On the "bounciness" of a system

Informally, a "bouncy" system is one that feels light and easy to work with. Like a bouncy ball in a room without sharp borders, it's fun to play with.

I find that the qualities that the calls of a "bouncy" system have three essential qualities:

  • Reversibility: if you make a mistake, you can immediately notice it and revert it with a single call.
  • Idempotence: if you're creating something that is already created, you don't get an error; same goes if you're deleting something that's not there.
  • Transactionality: nothing is left half-done in case of an error. If something doesn't go through, you can retry it. There's no fauly intermediate step from which recovery is painful.

Programmers' Prelude

This section is intended for programmers who want to "get the diff" between what they already know and what they might learn from here.

At the top I set a goal of making this framework provide at least an order of magnitude in our capacity to design, implement and understand a system. This is explicitly looking for a silver bullet, in the sense of Brooks. I'm aware how difficult or unlikely this is. But what if it is possible?

The order of magnitude comes from the following observation: I strongly suspect that at least 90% of our software activity is accidental complexity, also in the sense of Fred Brooks. An order of magnitude leap therefore is possible, if we find a systematic way to get rid of most of our accidental complexity. The silver bullet is perhaps possible if we drop most of the weight that we're unnecessarily carrying around when building software. I exhort you to consider this viewpoint with both an open mind and strong skepticism.

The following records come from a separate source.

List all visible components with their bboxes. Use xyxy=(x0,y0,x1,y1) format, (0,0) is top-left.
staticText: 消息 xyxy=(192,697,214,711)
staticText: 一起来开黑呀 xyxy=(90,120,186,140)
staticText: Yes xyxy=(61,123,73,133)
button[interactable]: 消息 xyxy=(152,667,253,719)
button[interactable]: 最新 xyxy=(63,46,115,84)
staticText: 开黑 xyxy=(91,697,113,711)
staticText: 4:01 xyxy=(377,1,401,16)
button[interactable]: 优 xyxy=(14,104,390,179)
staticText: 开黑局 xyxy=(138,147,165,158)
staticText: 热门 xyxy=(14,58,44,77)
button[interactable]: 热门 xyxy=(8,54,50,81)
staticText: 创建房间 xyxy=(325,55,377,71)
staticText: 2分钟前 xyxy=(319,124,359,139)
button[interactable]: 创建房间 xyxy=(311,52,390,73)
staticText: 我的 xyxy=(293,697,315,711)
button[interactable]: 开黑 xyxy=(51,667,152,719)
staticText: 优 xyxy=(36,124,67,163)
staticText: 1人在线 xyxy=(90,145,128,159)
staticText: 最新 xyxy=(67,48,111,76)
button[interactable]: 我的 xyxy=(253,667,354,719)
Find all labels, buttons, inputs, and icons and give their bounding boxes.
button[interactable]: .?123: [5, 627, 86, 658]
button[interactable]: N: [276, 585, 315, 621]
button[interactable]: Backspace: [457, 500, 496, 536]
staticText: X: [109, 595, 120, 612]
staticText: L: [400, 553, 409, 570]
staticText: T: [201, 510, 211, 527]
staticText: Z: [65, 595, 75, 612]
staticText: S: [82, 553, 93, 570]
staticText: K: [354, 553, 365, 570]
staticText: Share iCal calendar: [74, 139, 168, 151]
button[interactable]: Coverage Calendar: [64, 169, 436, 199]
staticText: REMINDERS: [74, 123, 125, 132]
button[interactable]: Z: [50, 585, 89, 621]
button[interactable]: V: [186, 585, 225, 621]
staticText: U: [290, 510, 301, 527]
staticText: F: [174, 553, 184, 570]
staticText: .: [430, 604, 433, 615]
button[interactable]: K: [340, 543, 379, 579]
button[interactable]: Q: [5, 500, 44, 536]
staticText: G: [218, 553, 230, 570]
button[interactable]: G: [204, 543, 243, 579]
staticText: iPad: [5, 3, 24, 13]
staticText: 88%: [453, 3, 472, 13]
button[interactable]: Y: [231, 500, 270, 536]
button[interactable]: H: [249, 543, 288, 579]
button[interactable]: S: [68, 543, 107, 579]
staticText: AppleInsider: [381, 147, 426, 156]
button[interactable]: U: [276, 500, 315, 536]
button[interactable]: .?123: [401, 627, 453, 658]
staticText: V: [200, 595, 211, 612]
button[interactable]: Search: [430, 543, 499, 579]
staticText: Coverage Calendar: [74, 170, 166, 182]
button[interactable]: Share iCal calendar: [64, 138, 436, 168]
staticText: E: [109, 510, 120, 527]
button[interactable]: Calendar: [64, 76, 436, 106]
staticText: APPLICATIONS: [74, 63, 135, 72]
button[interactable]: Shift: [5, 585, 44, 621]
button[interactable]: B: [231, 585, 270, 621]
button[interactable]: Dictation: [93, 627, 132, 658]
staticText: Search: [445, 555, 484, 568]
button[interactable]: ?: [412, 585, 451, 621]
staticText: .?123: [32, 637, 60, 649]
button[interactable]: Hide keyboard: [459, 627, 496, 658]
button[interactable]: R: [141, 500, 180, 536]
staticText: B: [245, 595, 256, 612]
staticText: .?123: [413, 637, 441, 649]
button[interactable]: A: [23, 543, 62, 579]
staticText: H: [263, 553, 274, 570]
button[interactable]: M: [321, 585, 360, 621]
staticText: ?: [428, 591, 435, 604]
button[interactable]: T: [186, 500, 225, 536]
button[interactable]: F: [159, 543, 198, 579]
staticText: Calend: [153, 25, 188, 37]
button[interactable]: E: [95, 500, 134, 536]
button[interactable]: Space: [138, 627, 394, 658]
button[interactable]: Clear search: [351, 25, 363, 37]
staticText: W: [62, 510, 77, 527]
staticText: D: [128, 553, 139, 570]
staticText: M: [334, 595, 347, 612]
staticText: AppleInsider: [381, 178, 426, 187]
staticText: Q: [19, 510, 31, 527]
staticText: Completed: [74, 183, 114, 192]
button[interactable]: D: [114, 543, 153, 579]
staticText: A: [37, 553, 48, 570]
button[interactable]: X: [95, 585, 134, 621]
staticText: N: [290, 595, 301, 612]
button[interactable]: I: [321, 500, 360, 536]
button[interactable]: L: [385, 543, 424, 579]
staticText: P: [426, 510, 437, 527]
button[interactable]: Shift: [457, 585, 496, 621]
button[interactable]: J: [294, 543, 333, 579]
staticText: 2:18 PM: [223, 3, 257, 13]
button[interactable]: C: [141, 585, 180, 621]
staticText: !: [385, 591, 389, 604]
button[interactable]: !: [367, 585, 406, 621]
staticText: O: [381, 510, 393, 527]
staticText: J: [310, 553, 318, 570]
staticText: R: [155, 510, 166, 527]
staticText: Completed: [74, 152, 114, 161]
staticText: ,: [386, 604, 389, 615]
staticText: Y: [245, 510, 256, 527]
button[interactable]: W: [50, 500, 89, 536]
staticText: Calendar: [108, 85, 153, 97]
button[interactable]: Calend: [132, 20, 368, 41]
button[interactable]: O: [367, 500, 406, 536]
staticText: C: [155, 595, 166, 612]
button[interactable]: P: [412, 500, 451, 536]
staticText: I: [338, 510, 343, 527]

This treatise came as a result of attempting a synthesis by analysis. Perhaps intuitively, I found a few ideas that suggested a coherent whole. The treatise puts them in a linear order and analyzes them while explaining them.

I omitted a lot of detail concerning topics such as operating systems, programming languages and systems in general. In general, I tried to say as little as possible, and to reference the minimum amount of examples that would get the point across. This was greatly helped by my ignorance of a lot of the literature on these topics. Although it might not seem like it, I really tried to keep this treatise as short as possible.

Here's a possible "diff" between what you already know and what you may see here that strikes you as novel:

  • A definition of digital information systems centered on three actions on data: communicate, store, transform.
  • The central thesis: focus on the data, not the tools.
  • A data representation that works for everything (except perhaps for binary data), with four types only, and an unambiguous, fully determined textual representation.
  • A way to connect the data of a system together in a single representation (the dataspace).
  • A single model to understand all computation: call and response. This model can represent computation at any level, from microcode to a high level DSL. It replaces both expressions and statements, and it springs forward from the data representation using a convention (whatever is prepended by @ is a call).
  • A notation that can also become an executable programming language (perhaps, I still have to actually do it in cell).
  • The notion that the interface is the outside part of the call (the what), and that logic is its internal part (the how). Every what has its how, and every how has many whats inside. This works at all levels, at any layer.
  • Going beyond Lisp's limitation of the list as the only compound data type, by bringing the hash as a first class citizen.
  • Going beyond Forth's limitation of having words relying on a stack to pass parameters, and instead having (or hinting at) a semi-lexical scope by going up the dataspace to find a free variable.
  • Having almost no syntax and a fully deterministic pretty-printing of the code by relying on (still not defined, only hinted at) a certain order of expansion (evaluation) that is both left-to-right and right-to-left.
  • A model of logic that requires only three building blocks: reference, sequence and conditional.

Acknowledgments

Jimmy Miller, Andrew F and Duncan Cragg have contributed valuable ideas and objections in our discussions at Future of Coding.

OpenAI's ChatGPT models 4o and o1 have contributed very valuable feedback, and even encouragement.